WHAT THE TASK ASKS
What you hand back must match the records word for word, with no pictures.
Segment Open
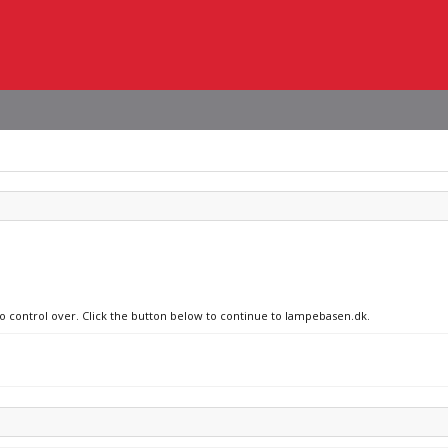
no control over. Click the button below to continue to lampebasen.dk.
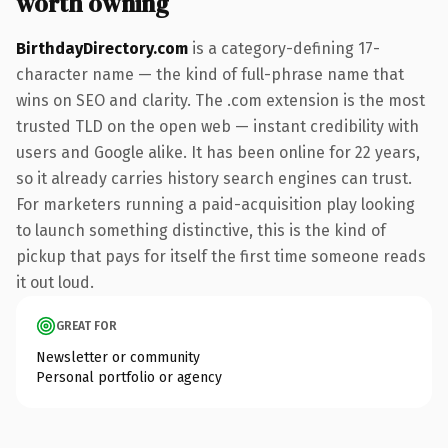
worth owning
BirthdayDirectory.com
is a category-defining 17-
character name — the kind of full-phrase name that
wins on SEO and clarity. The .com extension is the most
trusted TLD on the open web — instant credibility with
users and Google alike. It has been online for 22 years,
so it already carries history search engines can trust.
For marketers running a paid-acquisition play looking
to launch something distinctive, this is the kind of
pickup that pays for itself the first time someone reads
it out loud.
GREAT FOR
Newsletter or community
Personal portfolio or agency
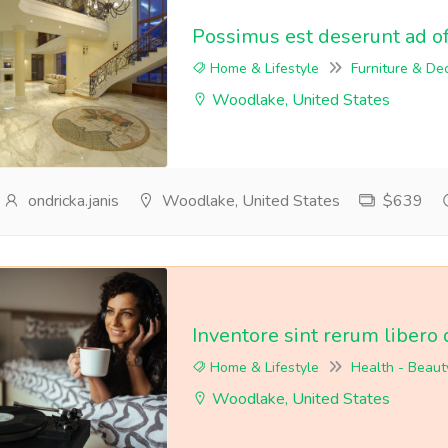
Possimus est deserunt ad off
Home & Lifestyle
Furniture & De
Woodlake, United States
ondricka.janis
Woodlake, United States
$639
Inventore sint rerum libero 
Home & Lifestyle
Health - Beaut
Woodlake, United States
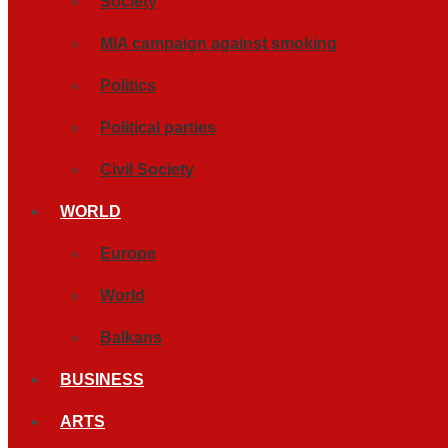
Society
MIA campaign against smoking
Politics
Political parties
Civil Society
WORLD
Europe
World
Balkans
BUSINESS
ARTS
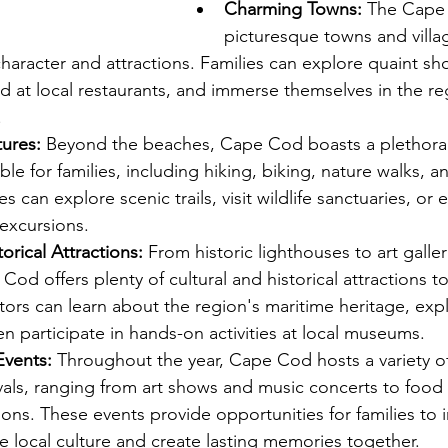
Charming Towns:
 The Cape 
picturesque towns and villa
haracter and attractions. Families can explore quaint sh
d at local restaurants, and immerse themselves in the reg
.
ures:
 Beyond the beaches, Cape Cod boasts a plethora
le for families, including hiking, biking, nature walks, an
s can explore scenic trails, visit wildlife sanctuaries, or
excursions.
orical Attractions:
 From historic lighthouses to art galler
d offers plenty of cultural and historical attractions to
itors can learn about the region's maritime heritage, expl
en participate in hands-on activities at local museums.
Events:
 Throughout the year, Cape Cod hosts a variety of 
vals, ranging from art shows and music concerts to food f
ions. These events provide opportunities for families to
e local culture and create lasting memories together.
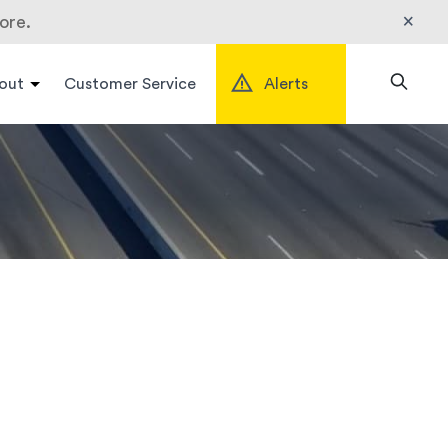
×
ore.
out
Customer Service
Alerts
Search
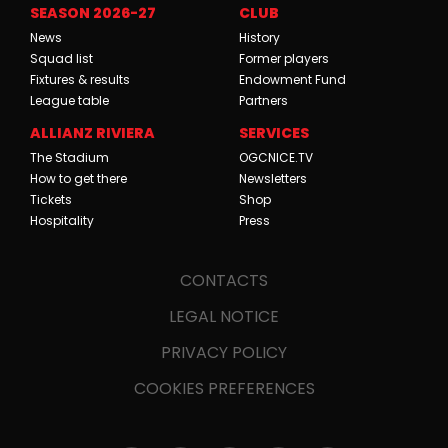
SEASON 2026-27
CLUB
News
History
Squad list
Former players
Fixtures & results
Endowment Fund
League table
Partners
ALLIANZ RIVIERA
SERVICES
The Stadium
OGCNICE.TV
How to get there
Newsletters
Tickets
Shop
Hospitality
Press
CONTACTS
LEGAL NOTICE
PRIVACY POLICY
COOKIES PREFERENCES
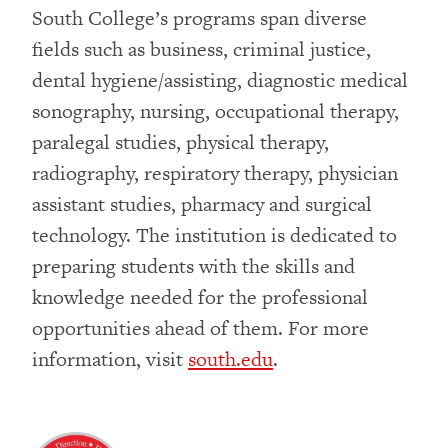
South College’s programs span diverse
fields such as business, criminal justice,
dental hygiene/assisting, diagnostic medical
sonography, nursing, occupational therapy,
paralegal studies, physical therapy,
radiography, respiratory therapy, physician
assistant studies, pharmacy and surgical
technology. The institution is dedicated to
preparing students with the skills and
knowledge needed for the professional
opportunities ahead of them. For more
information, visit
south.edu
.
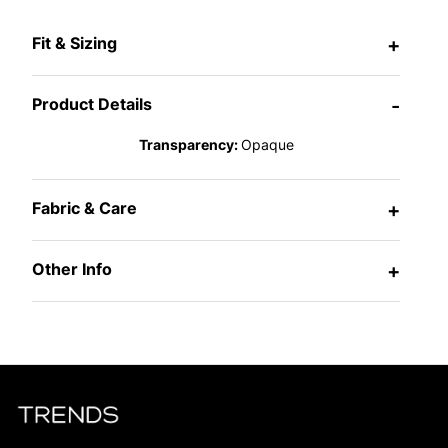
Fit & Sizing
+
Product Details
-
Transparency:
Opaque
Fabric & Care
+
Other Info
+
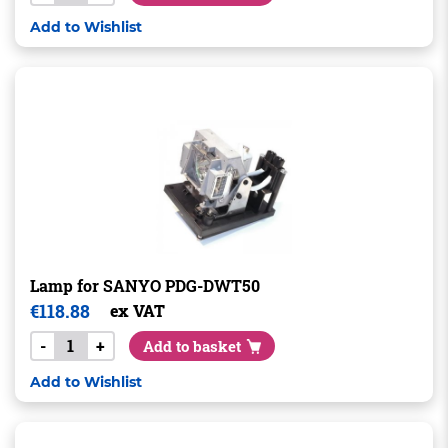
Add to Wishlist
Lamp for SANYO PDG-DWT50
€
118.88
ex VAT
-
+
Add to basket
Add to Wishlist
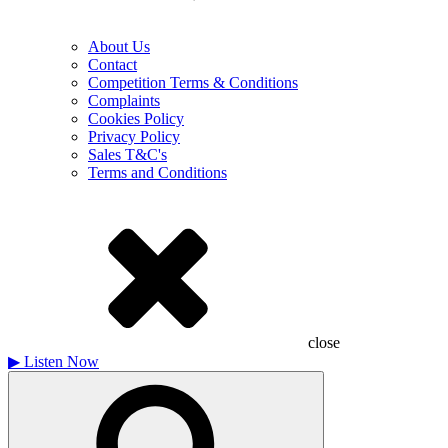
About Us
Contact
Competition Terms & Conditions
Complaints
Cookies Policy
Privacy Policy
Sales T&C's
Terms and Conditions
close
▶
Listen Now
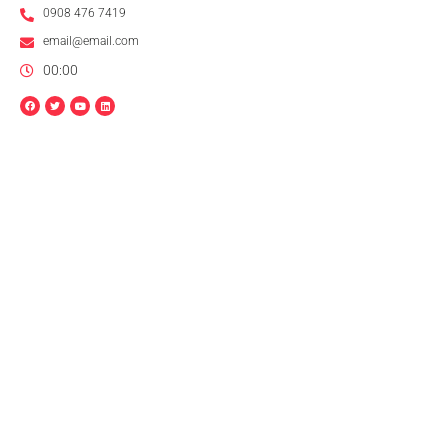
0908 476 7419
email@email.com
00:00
Segment Closed
ANSWER TO THIS TASK
no control over. Click the button below to continue to lampebasen.dk.
worth owning
BirthdayDirectory.com
is a category-defining 17-
character name — the kind of full-phrase name that
wins on SEO and clarity. The .com extension is the most
trusted TLD on the open web — instant credibility with
users and Google alike. It has been online for 22 years,
so it already carries history search engines can trust.
For marketers running a paid-acquisition play looking
to launch something distinctive, this is the kind of
pickup that pays for itself the first time someone reads
it out loud.
GREAT FOR
Newsletter or community
Personal portfolio or agency
Possimus est deserunt ad off
Home & Lifestyle
Furniture & De
Woodlake, United States
ondricka.janis
Woodlake, United States
$639
Inventore sint rerum libero 
Home & Lifestyle
Health - Beaut
Woodlake, United States
Society
MIA campaign against smoking
Politics
Political parties
Civil Society
WORLD
Europe
World
Balkans
BUSINESS
ARTS
Charming Towns:
 The Cape 
picturesque towns and villa
haracter and attractions. Families can explore quaint sh
d at local restaurants, and immerse themselves in the reg
.
ures:
 Beyond the beaches, Cape Cod boasts a plethora
le for families, including hiking, biking, nature walks, an
s can explore scenic trails, visit wildlife sanctuaries, or
excursions.
orical Attractions:
 From historic lighthouses to art galler
d offers plenty of cultural and historical attractions to
itors can learn about the region's maritime heritage, expl
en participate in hands-on activities at local museums.
Events:
 Throughout the year, Cape Cod hosts a variety of 
vals, ranging from art shows and music concerts to food f
ions. These events provide opportunities for families to
e local culture and create lasting memories together.
×
ore.
out
Customer Service
Alerts
Search
SEASON 2026-27
CLUB
News
History
Squad list
Former players
Fixtures & results
Endowment Fund
League table
Partners
ALLIANZ RIVIERA
SERVICES
The Stadium
OGCNICE.TV
How to get there
Newsletters
Tickets
Shop
Hospitality
Press
CONTACTS
LEGAL NOTICE
PRIVACY POLICY
COOKIES PREFERENCES
South College’s programs span diverse
fields such as business, criminal justice,
dental hygiene/assisting, diagnostic medical
sonography, nursing, occupational therapy,
paralegal studies, physical therapy,
radiography, respiratory therapy, physician
assistant studies, pharmacy and surgical
technology. The institution is dedicated to
preparing students with the skills and
knowledge needed for the professional
opportunities ahead of them. For more
information, visit
south.edu
.
Fit & Sizing
+
Product Details
-
Transparency:
Opaque
Fabric & Care
+
Other Info
+
Add to Wishlist
Lamp for SANYO PDG-DWT50
€
118.88
ex VAT
-
+
Add to basket
Add to Wishlist
About Us
Contact
Competition Terms & Conditions
Complaints
Cookies Policy
Privacy Policy
Sales T&C's
Terms and Conditions
close
▶
Listen Now
0908 476 7419
email@email.com
00:00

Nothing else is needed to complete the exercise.